Consider the Markov chain with state space S = {1, 2}, transition matrix

enter image description here

and initial distribution α = (1/2, 1/2).

  1. Simulate 5 steps of the Markov chain (that is, simulate X0, X1, . . . , X5). Repeat the simulation 100 times. Use the results of your simulations to solve the following problems.

    • Estimate P(X1 = 1|X0 = 1). Compare your result with the exact probability.

My solution:

# returns Xn 
func2 <- function(alpha1, mat1, n1) 
{
  xn <- alpha1 %*% matrixpower(mat1, n1+1)

  return (xn)
}

alpha <- c(0.5, 0.5)
mat <- matrix(c(0.5, 0.5, 0, 1), nrow=2, ncol=2)
n <- 10


for (variable in 1:100) 
{
   print(func2(alpha, mat, n))
}

What is the difference if I run this code once or 100 times (as is said in the problem-statement)?

How can I find the conditional probability from here on?


Solution

  • Let

    alpha <- c(1, 1) / 2
    mat <- matrix(c(1 / 2, 0, 1 / 2, 1), nrow = 2, ncol = 2) # Different than yours
    

    be the initial distribution and the transition matrix. Your func2 only finds n-th step distribution, which isn't needed, and doesn't simulate anything.
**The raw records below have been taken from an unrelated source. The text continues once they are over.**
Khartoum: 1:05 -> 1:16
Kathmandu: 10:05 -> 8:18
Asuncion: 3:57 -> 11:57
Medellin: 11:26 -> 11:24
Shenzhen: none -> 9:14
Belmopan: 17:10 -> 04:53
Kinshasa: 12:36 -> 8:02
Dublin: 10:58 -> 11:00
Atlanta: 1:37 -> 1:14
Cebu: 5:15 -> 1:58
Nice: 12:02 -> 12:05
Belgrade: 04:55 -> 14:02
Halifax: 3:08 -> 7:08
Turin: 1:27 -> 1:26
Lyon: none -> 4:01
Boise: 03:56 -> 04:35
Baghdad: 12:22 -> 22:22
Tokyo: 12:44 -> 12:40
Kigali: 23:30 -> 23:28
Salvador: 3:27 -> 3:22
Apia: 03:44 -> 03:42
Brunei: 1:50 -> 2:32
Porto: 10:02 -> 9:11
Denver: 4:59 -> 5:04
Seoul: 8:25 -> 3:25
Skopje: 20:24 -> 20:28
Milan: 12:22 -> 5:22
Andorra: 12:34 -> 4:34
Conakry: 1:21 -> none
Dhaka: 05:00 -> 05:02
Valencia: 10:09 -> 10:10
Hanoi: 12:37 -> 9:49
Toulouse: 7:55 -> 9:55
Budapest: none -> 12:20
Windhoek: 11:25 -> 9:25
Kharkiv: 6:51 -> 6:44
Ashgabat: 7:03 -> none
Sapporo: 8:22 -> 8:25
Instead we may use

    chainSim <- function(alpha, mat, n) {
      out <- numeric(n)
      out[1] <- sample(1:2, 1, prob = alpha)
      for(i in 2:n)
        out[i] <- sample(1:2, 1, prob = mat[out[i - 1], ])
      out
    }
    

    where out[1] is generated using only the initial distribution and then for subsequent terms we use the transition matrix.

    Then we have

    set.seed(1)
    # Doing once
    chainSim(alpha, mat, 1 + 5)
    # [1] 2 2 2 2 2 2
    

    so that the chain initiated at 2 and got stuck there due to the specified transition probabilities.

    Doing it for 100 times we have

    # Doing 100 times
    sim <- replicate(chainSim(alpha, mat, 1 + 5), n = 100)
    rowMeans(sim - 1)
    # [1] 0.52 0.78 0.87 0.94 0.99 1.00
    

    where the last line shows how often we ended up in state 2 rather than 1. That gives one (out of many) reasons why 100 repetitions are more informative: we got stuck at state 2 doing just a single simulation, while repeating it for 100 times we explored more possible paths.

    Then the conditional probability can be found with

    mean(sim[2, sim[1, ] == 1] == 1)
    # [1] 0.4583333
    

    while the true probability is 0.5 (given by the upper left entry of the transition matrix).